12. A method for detecting, identifying, or enumerating microorganisms, the method comprising the steps of:

providing a container of media with a porous element disposed on top of, or under the top surface of, the media, wherein the media has nutrients to maintain growth of microorganisms;

pouring a liquid sample into the container in an area above the porous element;

trapping microorganisms in the filtration element or on media above the porous element;

incubating the container;

transferring the porous element and any media above it from the container to a secondary media with an indicator for purposes of evaluating the microorganisms in;

transferring the porous element from the secondary media to a device for detecting and identifying cells; and

examining a shape of colonies for detection, identification or enumeration of microorganisms.

13. The method recited in claim 12 wherein the examining step is performed manually or with an automated image identification and recognition system.

14. The method recited in claim 12 further comprising the steps of;

detecting the total number of viable microcolonies (TVO).

15. The method recited in claim 12 wherein the device for detecting and identifying cells is a microscope or automated image detection system.

16. The method recited in claim 12 wherein the secondary media contains an indicator substance to assist with the identification of microorganisms on the porous element.

17. The method recited in claim 12 wherein the porous element traps either non-filterable or filterable samples.
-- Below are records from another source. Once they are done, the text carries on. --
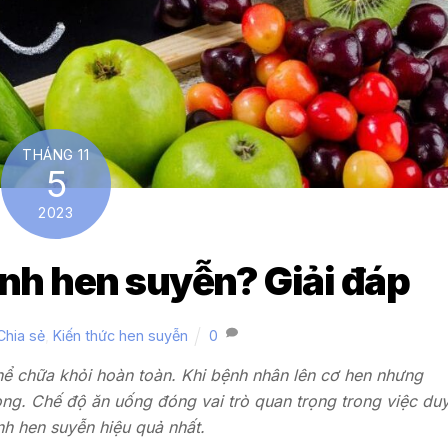
THÁNG 11
5
2023
ệnh hen suyễn? Giải đáp
Chia sẻ
,
Kiến thức hen suyễn
0
hể chữa khỏi hoàn toàn. Khi bệnh nhân lên cơ hen nhưng
vong. Chế độ ăn uống đóng vai trò quan trọng trong việc du
nh hen suyễn hiệu quả nhất.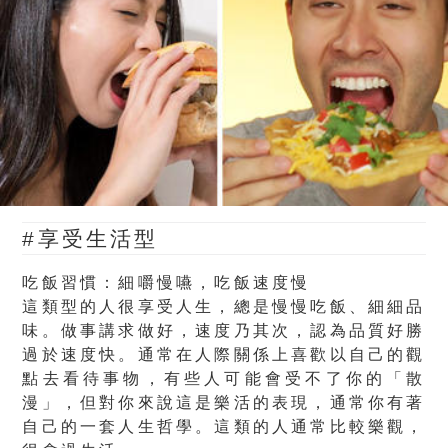
#享受生活型
吃飯習慣：細嚼慢嚥，吃飯速度慢
這類型的人很享受人生，總是慢慢吃飯、細細品
味。做事講求做好，速度乃其次，認為品質好勝
過於速度快。通常在人際關係上喜歡以自己的觀
點去看待事物，有些人可能會受不了你的「散
漫」，但對你來說這是樂活的表現，通常你有著
自己的一套人生哲學。這類的人通常比較樂觀，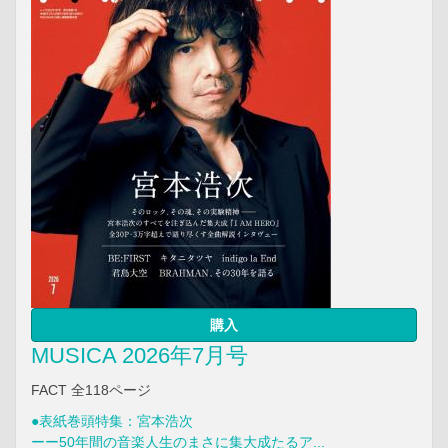
購入
MUSICA 2026年7月号
FACT 全118ページ
●表紙巻頭特集：宮本浩次
ーー50年間の音楽人生のまさに集大成たるア...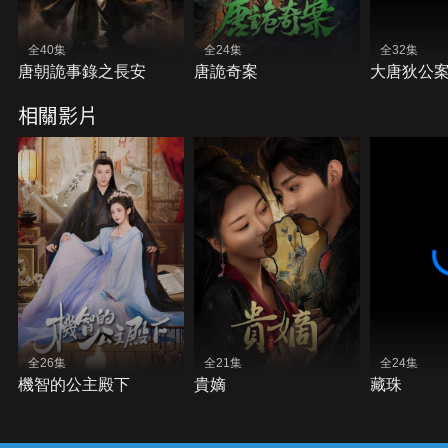
全40集
全24集
全32集
唐朝詭事錄之長安
唐詭奇案
大唐狄公
相關影片
全26集
全21集
全24集
機智的公主殿下
貴嫡
藏珠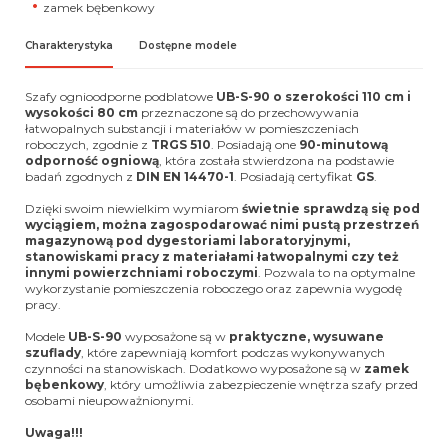
zamek bębenkowy
Charakterystyka
Dostępne modele
Szafy ognioodporne podblatowe
UB-S-90 o szerokości 110 cm i
wysokości 80 cm
przeznaczone są do przechowywania
łatwopalnych substancji i materiałów w pomieszczeniach
roboczych, zgodnie z
TRGS 510
. Posiadają one
90-minutową
odporność ogniową
, która została stwierdzona na podstawie
badań zgodnych z
DIN EN 14470-1
. Posiadają certyfikat
GS
.
Dzięki swoim niewielkim wymiarom
świetnie sprawdzą się pod
wyciągiem, można zagospodarować nimi pustą przestrzeń
magazynową pod dygestoriami laboratoryjnymi,
stanowiskami pracy z materiałami łatwopalnymi czy też
innymi powierzchniami roboczymi
. Pozwala to na optymalne
wykorzystanie pomieszczenia roboczego oraz zapewnia wygodę
pracy.
Modele
UB-S-90
wyposażone są w
praktyczne, wysuwane
szuflady
, które zapewniają komfort podczas wykonywanych
czynności na stanowiskach. Dodatkowo wyposażone są w
zamek
bębenkowy
, który umożliwia zabezpieczenie wnętrza szafy przed
osobami nieupoważnionymi.
Uwaga!!!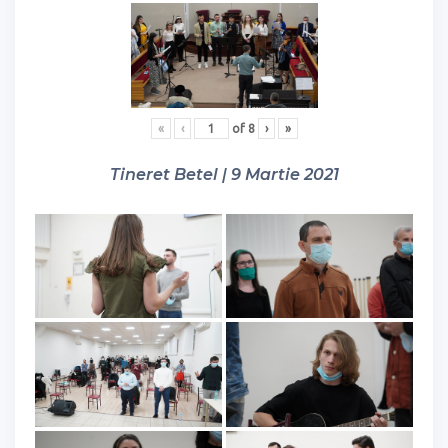
«
‹
of
8
›
»
Tineret Betel | 9 Martie 2021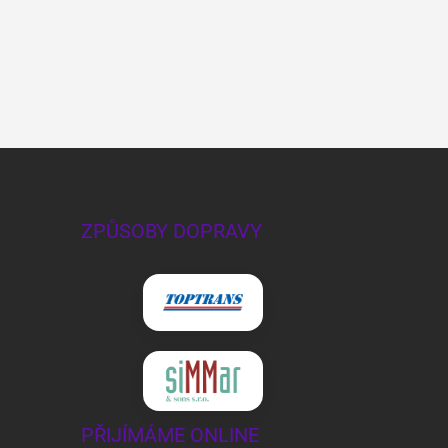
ZPŮSOBY DOPRAVY
PŘIJÍMÁME ONLINE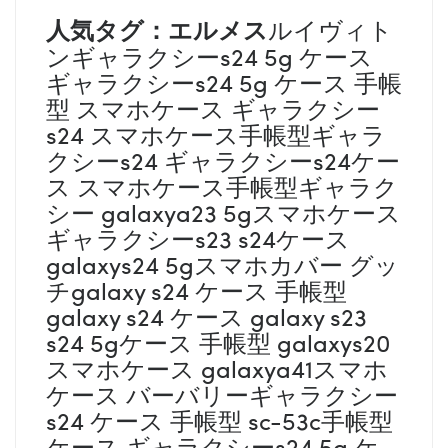
人気タグ：エルメス
ルイヴィト
ンギャラクシーs24 5g ケース
ギャラクシーs24 5g ケース 手帳
型 スマホケース ギャラクシー
s24 スマホケース手帳型ギャラ
クシーs24 ギャラクシーs24ケー
ス スマホケース手帳型ギャラク
シー galaxya23 5gスマホケース
ギャラクシーs23 s24ケース
galaxys24 5gスマホカバー グッ
チgalaxy s24 ケース 手帳型
galaxy s24 ケース galaxy s23
s24 5gケース 手帳型 galaxys20
スマホケース galaxya41スマホ
ケース バーバリーギャラクシー
s24 ケース 手帳型 sc-53c手帳型
ケース ギャラクシーs24 5g ケ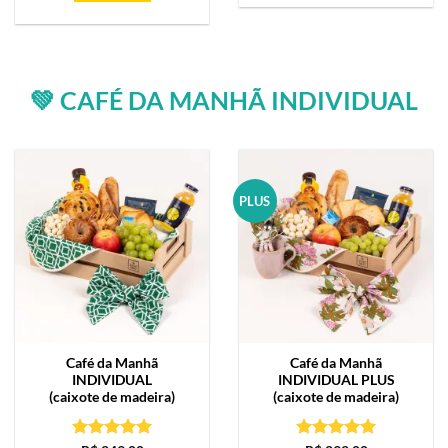
💚 CAFÉ DA MANHÃ INDIVIDUAL
PLUS
Café da Manhã
Café da Manhã
INDIVIDUAL
INDIVIDUAL PLUS
(caixote de madeira)
(caixote de madeira)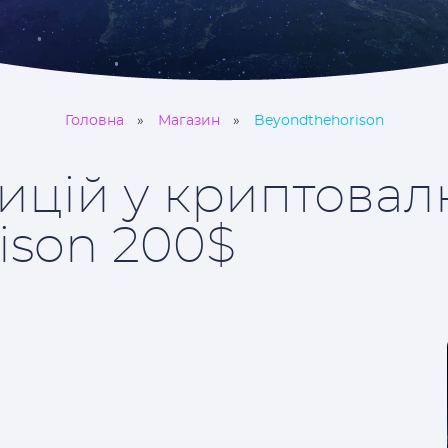
Головна
Магазин
Beyondthehorison
ицій у криптовал
ison 200$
18. A method for fabricating a detection device for microorganisms, the method comprising the steps of:

providing a container of media;

depositing a porous element on top of the media in the container; and

pouring additional liquid media onto the porous element and onto a top surface of the media in the container, wherein either the media in the container or the additional liquid media have nutrients to promote growth of cells.

19. The method recited in claim 18 further comprising the steps of:

creating a cavity in a top surface of the media to accept a filtration element

inserting the filtration element into the cavity such that a top surface of the filtration element is even with or lower than the top surface of the media; and

depositing a filtration element without any media on it into the cavity such that the filtration element without any media is approximately lower than the top surface.

20. The method recited in claim 19 wherein the step of creating a cavity comprises the following steps:

placing a spacer on top of the media;

pouring liquid media onto the spacer and onto the top surface of the container of media to form a top surface;

allowing the liquid media to at least partially solidify in order to provide a thin layer of media above the spacer; and

removing the spacer along with the thin layer of media above the spacer to create a cavity in the media.